* RE: fs: Add FITRIM ioctl
@ 2010-10-28 10:30 Boaz Harrosh
2010-10-28 11:25 ` Christoph Hellwig
2010-10-29 8:58 ` Lukas Czerner
0 siblings, 2 replies; 4+ messages in thread
From: Boaz Harrosh @ 2010-10-28 10:30 UTC (permalink / raw)

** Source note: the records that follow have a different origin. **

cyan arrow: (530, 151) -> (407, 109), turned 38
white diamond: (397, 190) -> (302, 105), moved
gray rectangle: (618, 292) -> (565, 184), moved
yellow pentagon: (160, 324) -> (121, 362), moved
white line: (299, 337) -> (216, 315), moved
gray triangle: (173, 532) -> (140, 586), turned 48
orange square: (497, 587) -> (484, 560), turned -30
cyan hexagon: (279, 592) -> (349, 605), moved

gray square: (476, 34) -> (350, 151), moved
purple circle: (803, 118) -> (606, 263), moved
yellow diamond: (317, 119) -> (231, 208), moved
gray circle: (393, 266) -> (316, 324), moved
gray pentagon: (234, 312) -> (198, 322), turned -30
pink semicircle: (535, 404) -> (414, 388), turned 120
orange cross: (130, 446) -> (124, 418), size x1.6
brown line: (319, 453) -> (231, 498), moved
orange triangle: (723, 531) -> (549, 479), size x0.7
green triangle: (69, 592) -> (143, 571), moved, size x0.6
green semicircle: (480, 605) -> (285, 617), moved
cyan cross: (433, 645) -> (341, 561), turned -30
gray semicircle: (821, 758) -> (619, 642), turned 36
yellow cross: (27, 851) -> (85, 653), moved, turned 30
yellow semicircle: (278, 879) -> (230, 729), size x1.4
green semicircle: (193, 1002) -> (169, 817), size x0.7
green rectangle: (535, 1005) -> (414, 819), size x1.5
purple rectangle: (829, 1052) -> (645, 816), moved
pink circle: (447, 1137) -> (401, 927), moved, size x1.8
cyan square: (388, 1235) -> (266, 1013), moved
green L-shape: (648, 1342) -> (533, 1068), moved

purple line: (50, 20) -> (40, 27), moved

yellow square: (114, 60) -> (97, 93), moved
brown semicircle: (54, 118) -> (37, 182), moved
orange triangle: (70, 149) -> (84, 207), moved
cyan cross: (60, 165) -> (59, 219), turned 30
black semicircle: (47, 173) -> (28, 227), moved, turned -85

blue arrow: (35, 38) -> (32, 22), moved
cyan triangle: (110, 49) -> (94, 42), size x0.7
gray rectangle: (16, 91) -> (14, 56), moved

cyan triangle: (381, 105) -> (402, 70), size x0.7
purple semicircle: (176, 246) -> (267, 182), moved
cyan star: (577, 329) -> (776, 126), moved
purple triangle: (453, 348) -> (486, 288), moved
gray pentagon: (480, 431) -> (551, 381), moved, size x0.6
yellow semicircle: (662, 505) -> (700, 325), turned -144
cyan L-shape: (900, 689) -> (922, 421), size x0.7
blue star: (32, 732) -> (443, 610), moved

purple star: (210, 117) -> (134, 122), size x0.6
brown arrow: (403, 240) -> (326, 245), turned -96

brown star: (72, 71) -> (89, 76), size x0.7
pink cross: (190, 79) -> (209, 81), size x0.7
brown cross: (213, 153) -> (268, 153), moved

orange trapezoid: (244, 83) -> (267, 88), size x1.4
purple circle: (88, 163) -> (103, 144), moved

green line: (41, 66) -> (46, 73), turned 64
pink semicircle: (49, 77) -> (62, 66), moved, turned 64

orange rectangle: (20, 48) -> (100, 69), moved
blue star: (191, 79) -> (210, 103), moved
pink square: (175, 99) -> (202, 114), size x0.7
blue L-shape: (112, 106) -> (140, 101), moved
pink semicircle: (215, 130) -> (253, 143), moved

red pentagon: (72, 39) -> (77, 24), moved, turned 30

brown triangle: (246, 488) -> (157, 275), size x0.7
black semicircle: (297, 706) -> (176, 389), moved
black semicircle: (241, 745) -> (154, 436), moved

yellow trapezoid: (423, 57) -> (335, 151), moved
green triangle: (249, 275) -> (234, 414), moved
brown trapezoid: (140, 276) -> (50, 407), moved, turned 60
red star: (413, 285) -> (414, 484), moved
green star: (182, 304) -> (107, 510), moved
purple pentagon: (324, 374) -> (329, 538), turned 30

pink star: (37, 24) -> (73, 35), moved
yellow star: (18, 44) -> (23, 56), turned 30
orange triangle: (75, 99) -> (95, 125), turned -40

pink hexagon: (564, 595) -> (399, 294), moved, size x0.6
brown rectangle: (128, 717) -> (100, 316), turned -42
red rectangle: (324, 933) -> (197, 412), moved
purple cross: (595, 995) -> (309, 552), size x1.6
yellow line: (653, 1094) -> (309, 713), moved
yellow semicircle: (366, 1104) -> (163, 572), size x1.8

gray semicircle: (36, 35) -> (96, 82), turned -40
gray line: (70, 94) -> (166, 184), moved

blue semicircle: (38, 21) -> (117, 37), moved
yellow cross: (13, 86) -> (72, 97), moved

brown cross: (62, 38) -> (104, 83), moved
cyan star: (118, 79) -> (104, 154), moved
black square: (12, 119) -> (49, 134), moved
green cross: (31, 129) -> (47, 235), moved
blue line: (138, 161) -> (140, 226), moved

To: Lukas Czerner, linux-fsdevel; +Cc: Theodore Ts'o
Lukas Czerner <lczerner@redhat.com> wrote:
> Gitweb: http://git.kernel.org/linus/367a51a339020ba4d9edb0ce0f21d65bd50b00c9
> Commit: 367a51a339020ba4d9edb0ce0f21d65bd50b00c9
> Parent: 77ca6cdf0ab8a42f481ec997911bc89e79138723
> Author: Lukas Czerner <lczerner@redhat.com>
> AuthorDate: Wed Oct 27 21:30:11 2010 -0400
> Committer: Theodore Ts'o <tytso@mit.edu>
> CommitDate: Wed Oct 27 21:30:11 2010 -0400
>
I've just noticed this patch. Was it posted to linux-fsdevel? Sorry
for missing it.
So I have a comment, and question.
---
> fs: Add FITRIM ioctl
>
> Adds an filesystem independent ioctl to allow implementation of file
> system batched discard support. I takes fstrim_range structure as an
> argument. fstrim_range is definec in the include/fs.h and its
> definition is as follows.
>
> struct fstrim_range {
> start;
> len;
> minlen;
> }
>
> start - first Byte to trim
> len - number of Bytes to trim from start
> minlen - minimum extent length to trim, free extents shorter than this
> number of Bytes will be ignored. This will be rounded up to fs
> block size.
>
Was the range done so it could be called in parts, and progress displayed?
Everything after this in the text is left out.